*** Opening Entries shown ***

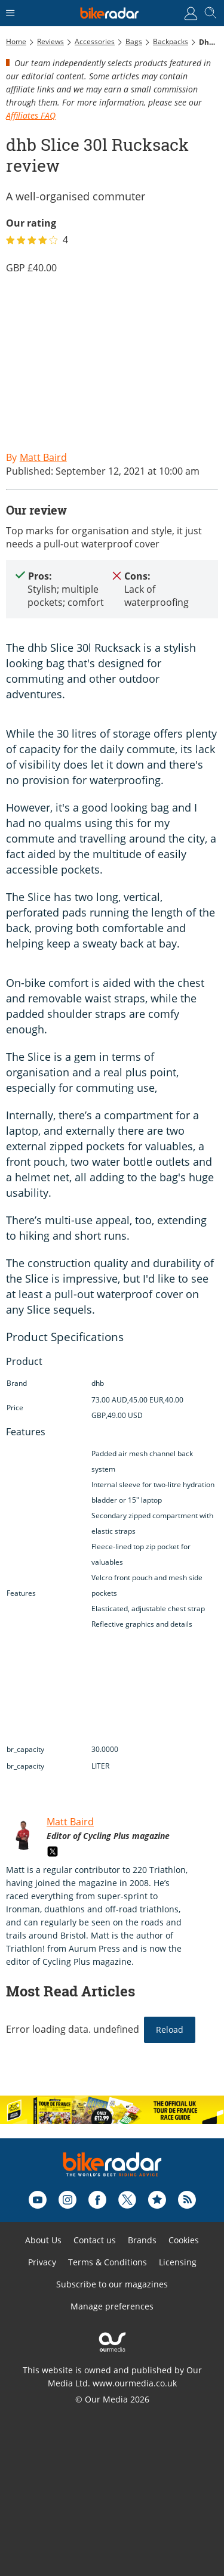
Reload (169, 2029)
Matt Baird (70, 1821)
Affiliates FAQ (31, 115)
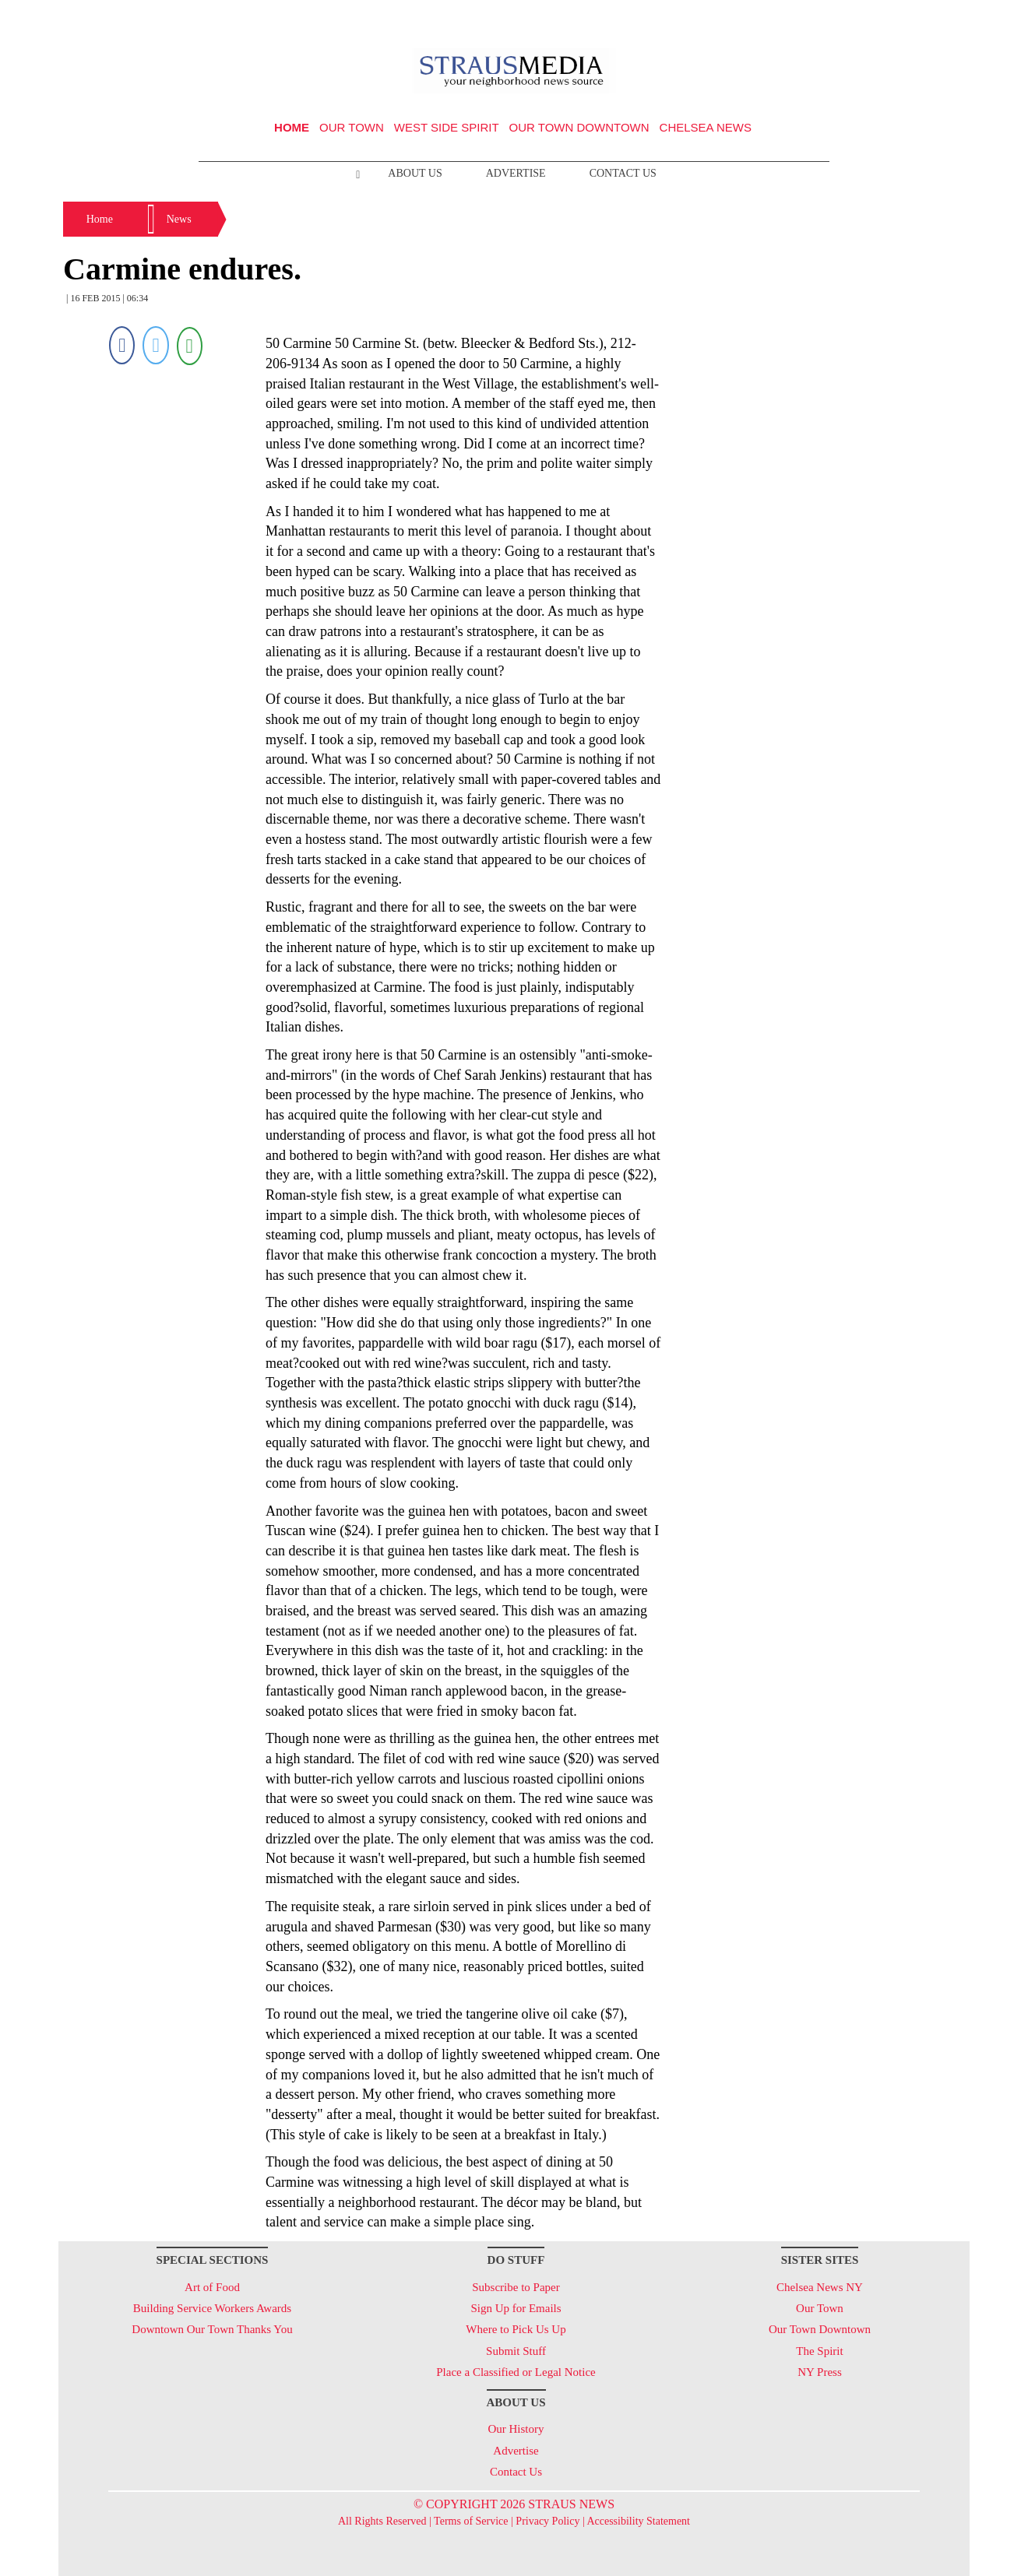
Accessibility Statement (638, 2521)
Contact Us (623, 173)
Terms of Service (471, 2521)
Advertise (516, 173)
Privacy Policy (547, 2521)
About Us (415, 173)
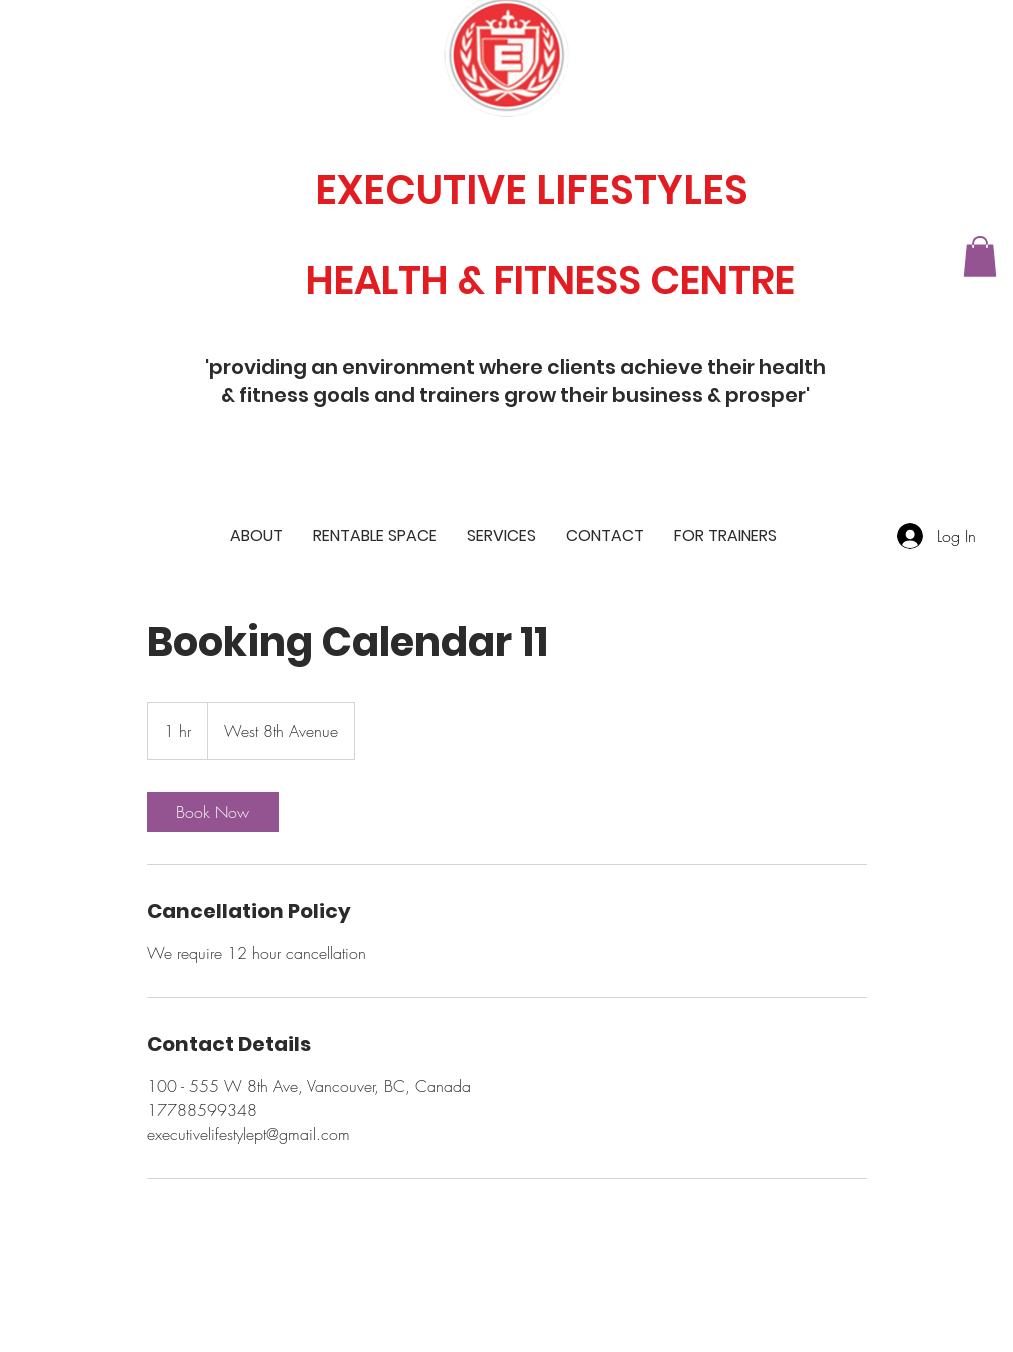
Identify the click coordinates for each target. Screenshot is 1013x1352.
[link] (213, 812)
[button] (980, 256)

*** Closing Entries shown ***

▸ Problem requirements
Set down every record word for word and leave out the pictures.

▸ Output for this exercise
Reload (169, 2029)
Matt Baird (70, 1821)
Affiliates FAQ (31, 115)
Accessibility Statement (638, 2521)
Contact Us (623, 173)
Terms of Service (471, 2521)
Advertise (516, 173)
Privacy Policy (547, 2521)
About Us (415, 173)
Identify the click coordinates for each target. Screenshot is 1013x1352.
[link] (213, 812)
[button] (980, 256)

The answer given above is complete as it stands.